The President did that last night. He did it better than some Sate of the Union speeches I can recall. Perhaps more to the point, he did it better than he has done in recent months. It is indeed one of the more perplexing characteristics of this particular president that, despite evident oratorical talent, he has seemed so ineffective at articulating a positive vision for his administration and, long-term, for America.

The State of the Union is ostensibly an address to the Congress - a report "on the state of the union" and recommendations for legislation. In format, it is the American version of the Throne speeches that punctuate the political calendar in parliamentary systems. Of course, from Jefferson through Taft, presidents eschewed the monarchical trappings of such an event and sent their message to the Congress in writing. Then Wilson restored the in-person, monarchical aspect of the event. Then Lyndon Johnson moved it from its traditional noon hour to evening, thus transforming it from an address to Congress to an address over the heads of Congress to the nation at large. Given the sad state of contemporary congressional governance, that may be a development any contemporary president must surely appreciate. That gerrymandered institution may make a good ceremonial backdrop for the State of the Union, but it has little to offer the nation but continued and growing disunion.

"The shadow of crisis has passed and the state of the union is strong." Such was the theme of the first part of the President's address. he rightly rejoiced - and invited us to rejoice - in the growing economy that is creating jobs at the fastest pace since the end of the last century. And there can be no doubt that the economy has definitely been getting stronger and stronger - especially in comparison with the much more static European economies. Of course, in today's polarized political climate, with an incorrigible opposition to whom facts do not matter much, such good news must seem to many as bad news - as reflected in the stony silence of the opposition party, led by their Speaker who seemed demonstrably miserable most of the evening.

I'm not sure how I feel about the new language of "middle class economics," but it was refreshing to hear the President take ownership of the benefits of the Affordable Care Act for so many formerly uninsured Americans, to hear him emphasize the need to make working families feel more secure, and to acknowledge that no challenge poses a greater threat to future generations than climate change. 

The persistent problem, however, is that, despite evident improvement in economic growth, the benefits of this improving economic situation have hardly been broadly shared in our society. When the President asked, "Will we accept an economy where only a few of us do spectacularly well," we all understand that it is the opposition party that is being tagged. The fact remains, however, that it has consistently been the case since the Reagan years that income inequality has grown and that the gap between the 1% and the have-not 99% has become an established fact of our tarnished social structure. That fact alone accounts, I fear, for a large part of the sadness and cynicism that continues to grown and to corrode what little is left of our once vibrant American civic culture.
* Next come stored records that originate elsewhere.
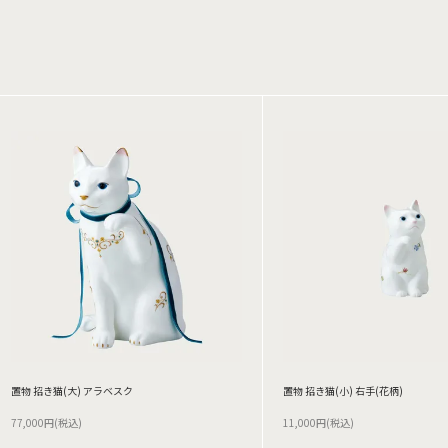
置物 招き猫(大) アラベスク
置物 招き猫(小) 右手(花柄)
77,000円(税込)
11,000円(税込)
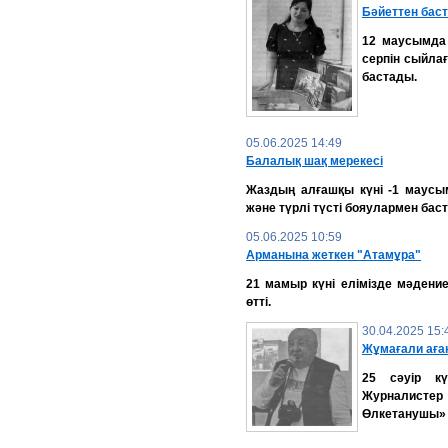
Бәйеттен баст
12 маусымда 
серпін сыйла
бастады.
05.06.2025 14:49
Балалық шақ мерекесі
Жаздың алғашқы күні -1 маусым
және түрлі түсті бояулармен бас
05.06.2025 10:59
Арманына жеткен "Атамұра"
21 мамыр күні елімізде мәдение
өтті.
30.04.2025 15:
Жұмағали аған
25 сәуір кү
Журналистер 
Өлкетанушы» 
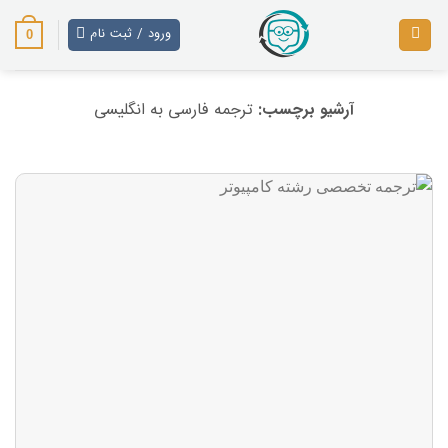
رش
ز
ورود / ثبت نام
0
حتوا
آرشیو برچسب:
ترجمه فارسی به انگلیسی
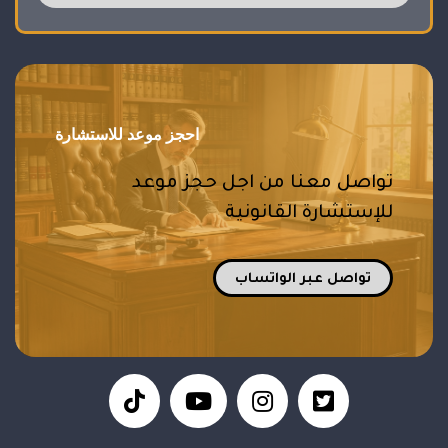
احجز موعد للاستشارة
تواصل معنا من اجل حجز موعد
للإستشارة القانونية
تواصل عبر الواتساب
tiktol
fa
fab
fa
fa-
fa-
fa-
youtube-
instagram
twitter-
play
square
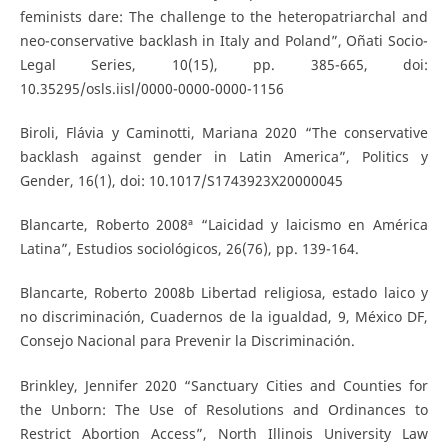
feminists dare: The challenge to the heteropatriarchal and
neo-conservative backlash in Italy and Poland”, Oñati Socio-
Legal Series, 10(15), pp. 385-665, doi:
10.35295/osls.iisl/0000-0000-0000-1156
Biroli, Flávia y Caminotti, Mariana 2020 “The conservative
backlash against gender in Latin America”, Politics y
Gender, 16(1), doi: 10.1017/S1743923X20000045
Blancarte, Roberto 2008ª “Laicidad y laicismo en América
Latina”, Estudios sociológicos, 26(76), pp. 139-164.
Blancarte, Roberto 2008b Libertad religiosa, estado laico y
no discriminación, Cuadernos de la igualdad, 9, México DF,
Consejo Nacional para Prevenir la Discriminación.
Brinkley, Jennifer 2020 “Sanctuary Cities and Counties for
the Unborn: The Use of Resolutions and Ordinances to
Restrict Abortion Access”, North Illinois University Law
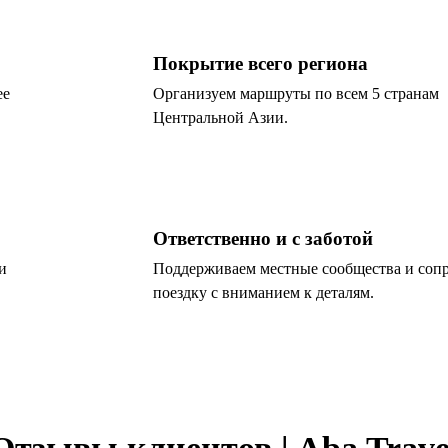
Покрытие всего региона
ее
Организуем маршруты по всем 5 странам
Центральной Азии.
Ответственно и с заботой
и
Поддерживаем местные сообщества и соп
поездку с вниманием к деталям.
Отзывы клиентов | Aba Trave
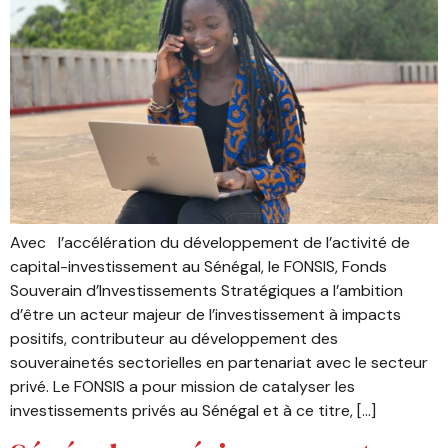
Avec l’accélération du développement de l’activité de
capital-investissement au Sénégal, le FONSIS, Fonds
Souverain d’Investissements Stratégiques a l’ambition
d’être un acteur majeur de l’investissement à impacts
positifs, contributeur au développement des
souverainetés sectorielles en partenariat avec le secteur
privé. Le FONSIS a pour mission de catalyser les
investissements privés au Sénégal et à ce titre, […]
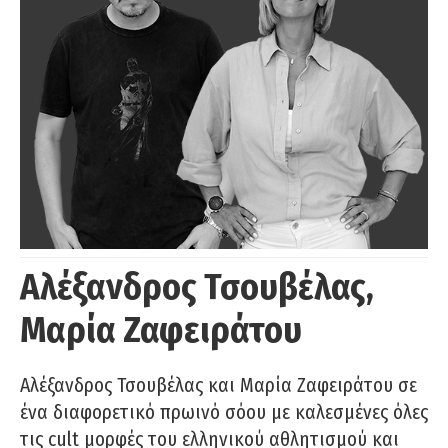
Αλέξανδρος Τσουβέλας,
Μαρία Ζαφειράτου
Αλέξανδρος Τσουβέλας και Μαρία Ζαφειράτου σε
ένα διαφορετικό πρωινό σόου με καλεσμένες όλες
τις cult μορφές του ελληνικού αθλητισμού και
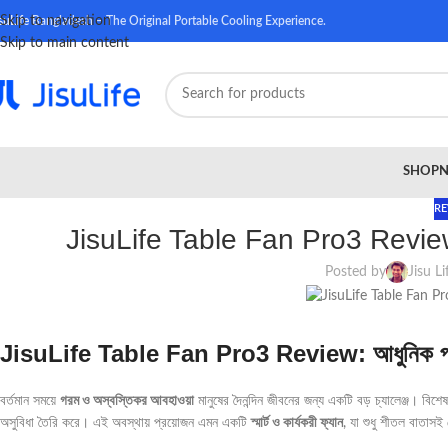
Skip to navigation
suLife
Bangladesh – The Original Portable Cooling Experience.
Skip to main content
SHOP
N
RE
JisuLife Table Fan Pro3 Review: আধ
Posted by
Jisu Li
JisuLife Table Fan Pro3 Review: আধুনিক প্রযুক
বর্তমান সময়ে
গরম ও অস্বস্তিকর আবহাওয়া
মানুষের দৈনন্দিন জীবনের জন্য একটি বড় চ্যালেঞ্জ। বিশ
অসুবিধা তৈরি করে। এই অবস্থায় প্রয়োজন এমন একটি
স্মার্ট ও কার্যকরী ফ্যান
, যা শুধু শীতল বাতাসই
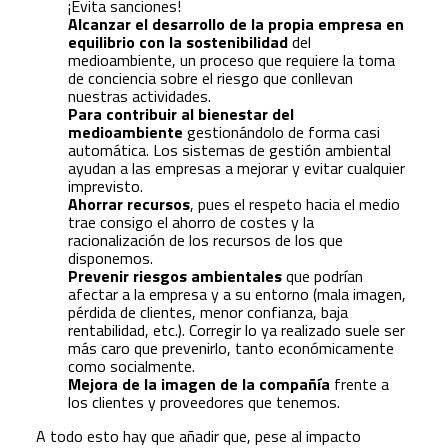
¡Evita sanciones!
Alcanzar el desarrollo de la propia empresa en
equilibrio con la sostenibilidad
del
medioambiente, un proceso que requiere la toma
de conciencia sobre el riesgo que conllevan
nuestras actividades.
Para contribuir al bienestar del
medioambiente
gestionándolo de forma casi
automática. Los sistemas de gestión ambiental
ayudan a las empresas a mejorar y evitar cualquier
imprevisto.
Ahorrar recursos
, pues el respeto hacia el medio
trae consigo el ahorro de costes y la
racionalización de los recursos de los que
disponemos.
Prevenir riesgos ambientales
que podrían
afectar a la empresa y a su entorno (mala imagen,
pérdida de clientes, menor confianza, baja
rentabilidad, etc.). Corregir lo ya realizado suele ser
más caro que prevenirlo, tanto económicamente
como socialmente.
Mejora de la imagen de la compañía
frente a
los clientes y proveedores que tenemos.
A todo esto hay que añadir que, pese al impacto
It is against that background that I heard the latter part of the President's speech, which tried to recover the idealistic imagery of his initial appearance on the national scene. The President may sincerely believe in the possibility of overcoming the many divisions that continue to bedevil our society. But it is hard to see how that can happen, both because of the ideological polarization that the Congress so perfectly, if pointlessly,  represents and because of the evident failure (economically and otherwise) of the American dream since the politically and morally calamitous 1980s.